[Start of Attachment]

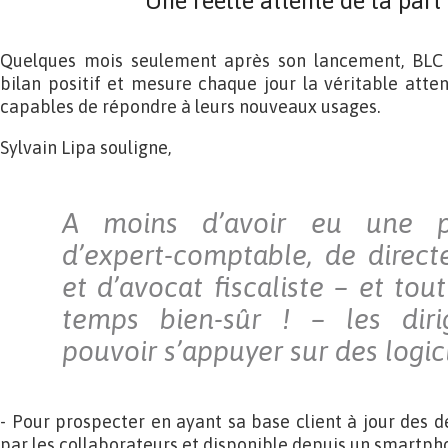
Une réelle attente de la par
Quelques mois seulement après son lancement, BLC 
bilan positif et mesure chaque jour la véritable atten
capables de répondre à leurs nouveaux usages.
Sylvain Lipa souligne,
A moins d’avoir eu une p
d’expert-comptable, de direc
et d’avocat fiscaliste – et to
temps bien-sûr ! – les diri
pouvoir s’appuyer sur des logici
- Pour prospecter en ayant sa base client à jour des d
par les collaborateurs et disponible depuis un smartpho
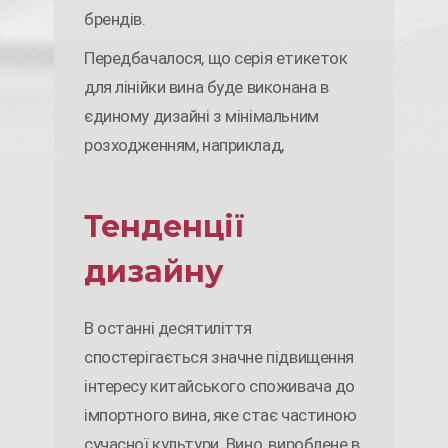
брендів.
Передбачалося, що серія етикеток
для лінійки вина буде виконана в
єдиному дизайні з мінімальним
розходженням, наприклад,
відрізнятися тільки назвою. Ми
вирішили не використовувати
Тенденції
популярні прийоми, і, в той же час,
прагнули враховувати актуальні
дизайну
тенденції світового дизайну, які б
знайшли відгук у цільової аудиторії.
В останні десятиліття
спостерігається значне підвищення
інтересу китайського споживача до
імпортного вина, яке стає частиною
сучасної культури. Вино, вироблене в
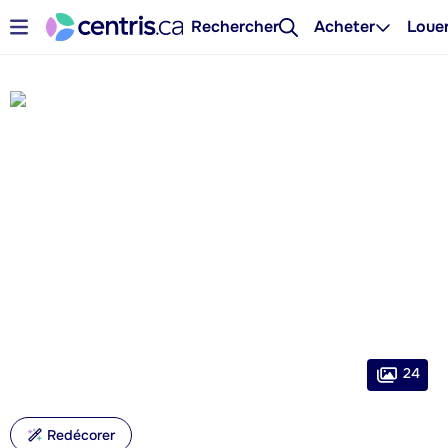
Rechercher
Acheter
Loue
24
Redécorer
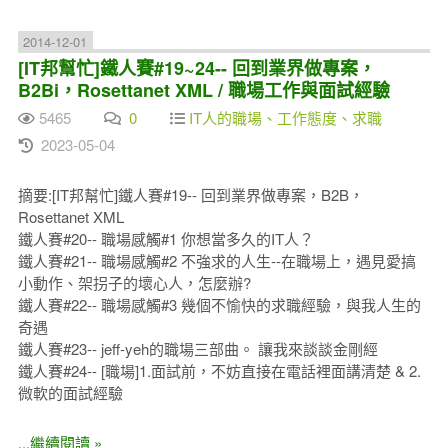
2014-12-01
[IT邦幫忙]鐵人賽#19~24-- 回到業界做專案，
B2Bi，Rosettanet XML / 職場工作與面試經驗
5465
0
IT人的職場、工作態度、求職
2023-05-04
摘要:[IT邦幫忙]鐵人賽#19-- 回到業界做專案，B2B，
Rosettanet XML
鐵人賽#20-- 職場感觸#1 你想當多久的IT人？
鐵人賽#21-- 職場感觸#2 不強求的人生--在職場上，遇見愛搞
小動作、架拐子的壞心人，怎麼辦?
鐵人賽#22-- 職場感觸#3 幾個不愉快的求職經驗，與我人生的
奇遇
鐵人賽#23-- jeff-yeh的職場三部曲。 讓我來談談金剛經
鐵人賽#24-- [職場]1.面試前，不妨直接在電話裡面講清楚 & 2.
微軟的面試經驗
...繼續閱讀 »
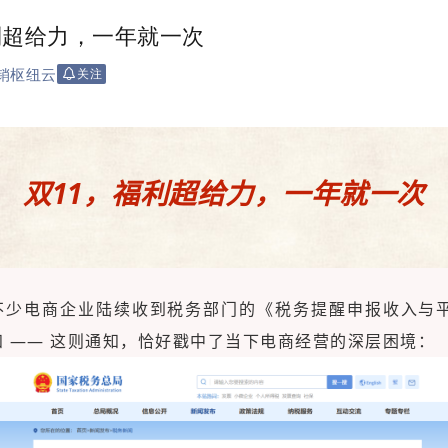
利超给力，一年就一次
销枢纽云
关注
双11，福利超
给力，一年就一次
不少电商企业陆续收到税务部门的《税务提醒申报收入与
知 —— 这则通知，恰好戳中了当下电商经营的深层困境：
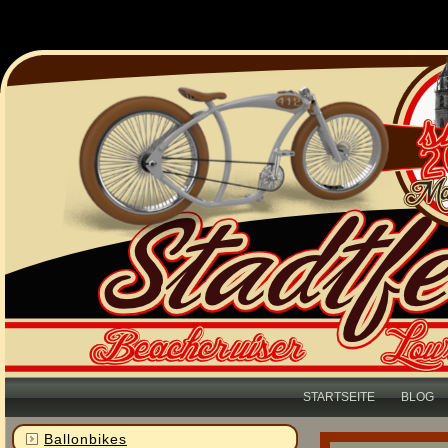
STARTSEITE
BLOG
Ballonbikes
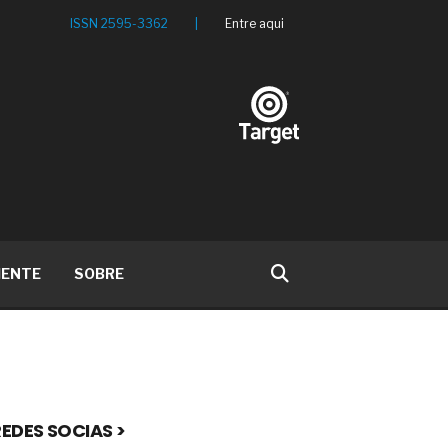
ISSN 2595-3362
|
Entre aqui
IENTE
SOBRE
EDES SOCIAS >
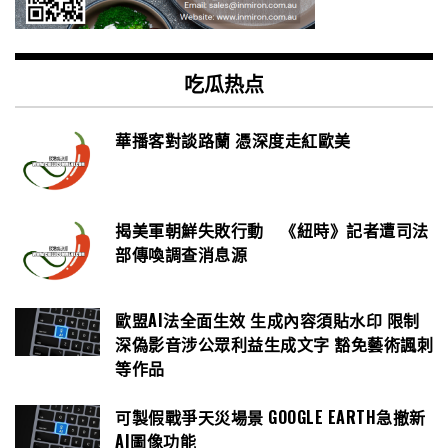
吃瓜热点
華播客對談路蘭 憑深度走紅歐美
揭美軍朝鮮失敗行動 《紐時》記者遭司法
部傳喚調查消息源
歐盟AI法全面生效 生成內容須貼水印 限制
深偽影音涉公眾利益生成文字 豁免藝術諷刺
等作品
可製假戰爭天災場景 GOOGLE EARTH急撤新
AI圖像功能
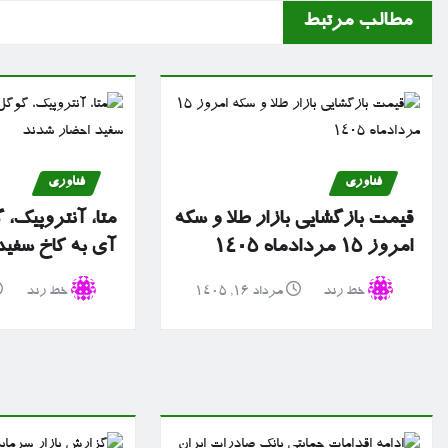
مطالب مرتبط
فناوری
فناوری
قیمت بازگشایی بازار طلا و سکه
متا، آنتروپیک، 
امروز ۱۵ مردادماه ۱۴۰۵
آی به کاخ سفی
خط رند
مرداد ۱۶, ۱۴۰۵
خط رند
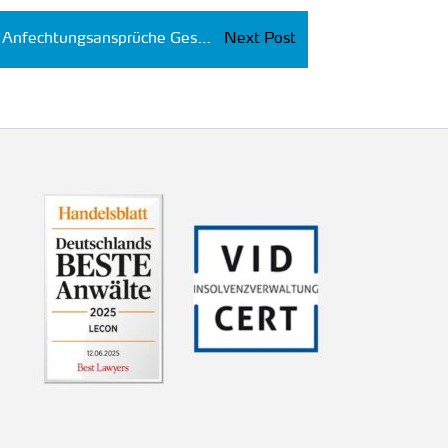
Anfechtungsansprüche Geschäftsführerhaftung Risikoanalyse
Next Post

[End of Attachment]

Search the data for "職場感觸". Copy every line that has it.

鐵人賽#20-- 職場感觸#1 你想當多久的IT人？
鐵人賽#21-- 職場感觸#2 不強求的人生--在職場上，遇見愛搞
鐵人賽#22-- 職場感觸#3 幾個不愉快的求職經驗，與我人生的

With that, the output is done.